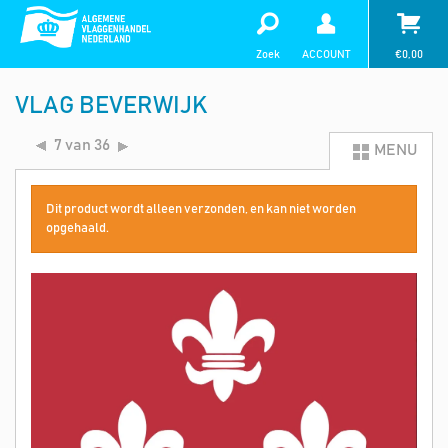
Zoek
ACCOUNT
€
0,00
VLAG BEVERWIJK
7 van 36
MENU
Dit product wordt alleen verzonden, en kan niet worden
opgehaald.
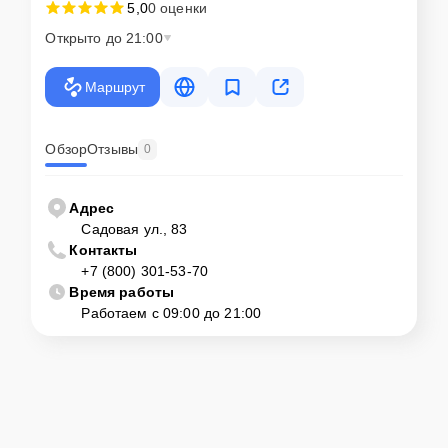
5,0
0 оценки
Открыто до 21:00
Маршрут
Обзор
Отзывы
0
Адрес
Садовая ул., 83
Контакты
+7 (800) 301-53-70
Время работы
Работаем с 09:00 до 21:00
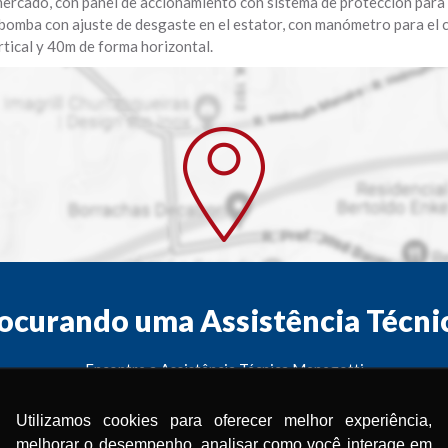
ercado, con panel de accionamiento con sistema de protección para
 bomba con ajuste de desgaste en el estator, con manómetro para el 
rtical y 40m de forma horizontal.
ocurando uma Assistência Técni
Encontre a Assistência Técnica Menegotti
mais próxima de você.
Utilizamos cookies para oferecer melhor experiência,
melhorar o desempenho, analisar como você interage em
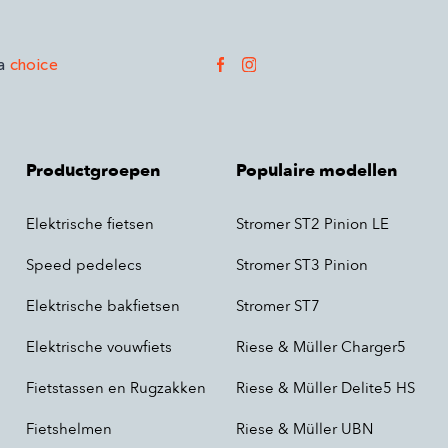
 a
choice
Productgroepen
Populaire modellen
Elektrische fietsen
Stromer ST2 Pinion LE
Speed pedelecs
Stromer ST3 Pinion
Elektrische bakfietsen
Stromer ST7
Elektrische vouwfiets
Riese & Müller Charger5
Fietstassen en Rugzakken
Riese & Müller Delite5 HS
Fietshelmen
Riese & Müller UBN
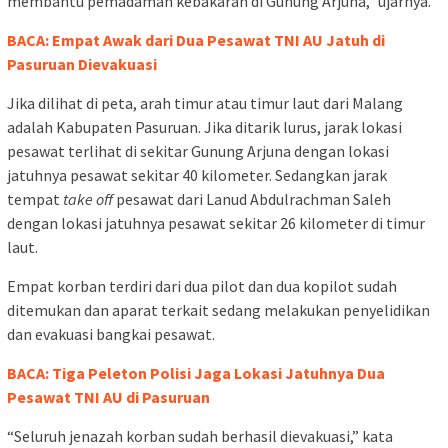
membantu pemadaman kebakaran di Gunung Arjuna,” ujarnya.
BACA: Empat Awak dari Dua Pesawat TNI AU Jatuh di
Pasuruan Dievakuasi
Jika dilihat di peta, arah timur atau timur laut dari Malang
adalah Kabupaten Pasuruan. Jika ditarik lurus, jarak lokasi
pesawat terlihat di sekitar Gunung Arjuna dengan lokasi
jatuhnya pesawat sekitar 40 kilometer. Sedangkan jarak
tempat
take
off
pesawat dari Lanud Abdulrachman Saleh
dengan lokasi jatuhnya pesawat sekitar 26 kilometer di timur
laut.
Empat korban terdiri dari dua pilot dan dua kopilot sudah
ditemukan dan aparat terkait sedang melakukan penyelidikan
dan evakuasi bangkai pesawat.
BACA: Tiga Peleton Polisi Jaga Lokasi Jatuhnya Dua
Pesawat TNI AU di Pasuruan
“Seluruh jenazah korban sudah berhasil dievakuasi,” kata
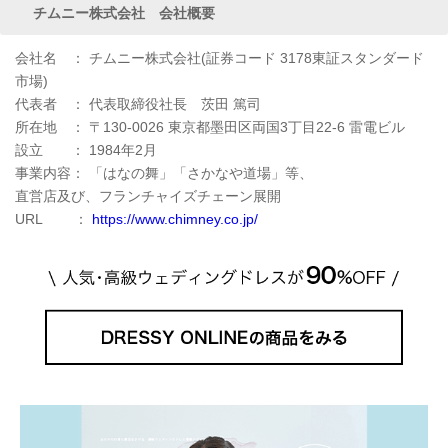
チムニー株式会社 会社概要
会社名 ： チムニー株式会社(証券コード 3178東証スタンダード
市場)
代表者 ： 代表取締役社長 茨田 篤司
所在地 ： 〒130-0026 東京都墨田区両国3丁目22-6 雷電ビル
設立 ： 1984年2月
事業内容： 「はなの舞」「さかなや道場」等、
直営店及び、フランチャイズチェーン展開
URL ：
https://www.chimney.co.jp/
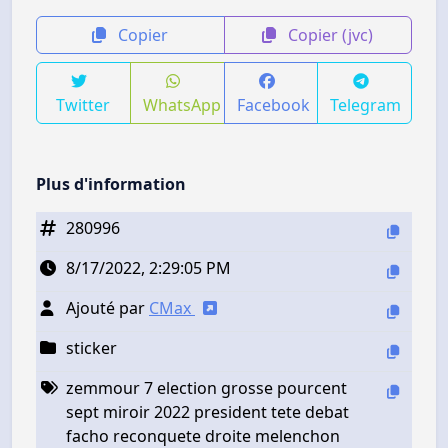
Copier
Copier (jvc)
Twitter
WhatsApp
Facebook
Telegram
Plus d'information
280996
8/17/2022, 2:29:05 PM
Ajouté par
CMax
sticker
zemmour 7 election grosse pourcent
sept miroir 2022 president tete debat
facho reconquete droite melenchon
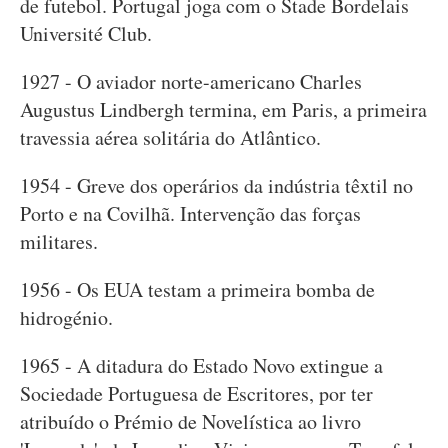
de futebol. Portugal joga com o Stade Bordelais
Université Club.
1927 - O aviador norte-americano Charles
Augustus Lindbergh termina, em Paris, a primeira
travessia aérea solitária do Atlântico.
1954 - Greve dos operários da indústria têxtil no
Porto e na Covilhã. Intervenção das forças
militares.
1956 - Os EUA testam a primeira bomba de
hidrogénio.
1965 - A ditadura do Estado Novo extingue a
Sociedade Portuguesa de Escritores, por ter
atribuído o Prémio de Novelística ao livro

————————

### Task directions:
Above are the records; repeat them exactly, omitting every picture.

### Solution below:
Zoek
ACCOUNT
€
0,00
VLAG BEVERWIJK
7 van 36
MENU
Dit product wordt alleen verzonden, en kan niet worden
opgehaald.
5,0
0 оценки
Открыто до 21:00
Маршрут
Обзор
Отзывы
0
Адрес
Садовая ул., 83
Контакты
+7 (800) 301-53-70
Время работы
Работаем с 09:00 до 21:00
ercado, con panel de accionamiento con sistema de protección para
 bomba con ajuste de desgaste en el estator, con manómetro para el 
rtical y 40m de forma horizontal.
ocurando uma Assistência Técni
Encontre a Assistência Técnica Menegotti
mais próxima de você.
Utilizamos cookies para oferecer melhor experiência,
melhorar o desempenho, analisar como você interage em
 a
choice
Productgroepen
Populaire modellen
Elektrische fietsen
Stromer ST2 Pinion LE
Speed pedelecs
Stromer ST3 Pinion
Elektrische bakfietsen
Stromer ST7
Elektrische vouwfiets
Riese & Müller Charger5
Fietstassen en Rugzakken
Riese & Müller Delite5 HS
Fietshelmen
Riese & Müller UBN
membantu pemadaman kebakaran di Gunung Arjuna,” ujarnya.
BACA: Empat Awak dari Dua Pesawat TNI AU Jatuh di
Pasuruan Dievakuasi
Jika dilihat di peta, arah timur atau timur laut dari Malang
adalah Kabupaten Pasuruan. Jika ditarik lurus, jarak lokasi
pesawat terlihat di sekitar Gunung Arjuna dengan lokasi
jatuhnya pesawat sekitar 40 kilometer. Sedangkan jarak
tempat
take
off
pesawat dari Lanud Abdulrachman Saleh
dengan lokasi jatuhnya pesawat sekitar 26 kilometer di timur
laut.
Empat korban terdiri dari dua pilot dan dua kopilot sudah
ditemukan dan aparat terkait sedang melakukan penyelidikan
dan evakuasi bangkai pesawat.
BACA: Tiga Peleton Polisi Jaga Lokasi Jatuhnya Dua
Pesawat TNI AU di Pasuruan
“Seluruh jenazah korban sudah berhasil dievakuasi,” kata
チムニー株式会社 会社概要
会社名 ： チムニー株式会社(証券コード 3178東証スタンダード
市場)
代表者 ： 代表取締役社長 茨田 篤司
所在地 ： 〒130-0026 東京都墨田区両国3丁目22-6 雷電ビル
設立 ： 1984年2月
事業内容： 「はなの舞」「さかなや道場」等、
直営店及び、フランチャイズチェーン展開
URL ：
https://www.chimney.co.jp/
Copier
Copier (jvc)
Twitter
WhatsApp
Facebook
Telegram
Plus d'information
280996
8/17/2022, 2:29:05 PM
Ajouté par
CMax
sticker
zemmour 7 election grosse pourcent
sept miroir 2022 president tete debat
facho reconquete droite melenchon
de futebol. Portugal joga com o Stade Bordelais
Université Club.
1927 - O aviador norte-americano Charles
Augustus Lindbergh termina, em Paris, a primeira
travessia aérea solitária do Atlântico.
1954 - Greve dos operários da indústria têxtil no
Porto e na Covilhã. Intervenção das forças
militares.
1956 - Os EUA testam a primeira bomba de
hidrogénio.
1965 - A ditadura do Estado Novo extingue a
Sociedade Portuguesa de Escritores, por ter
atribuído o Prémio de Novelística ao livro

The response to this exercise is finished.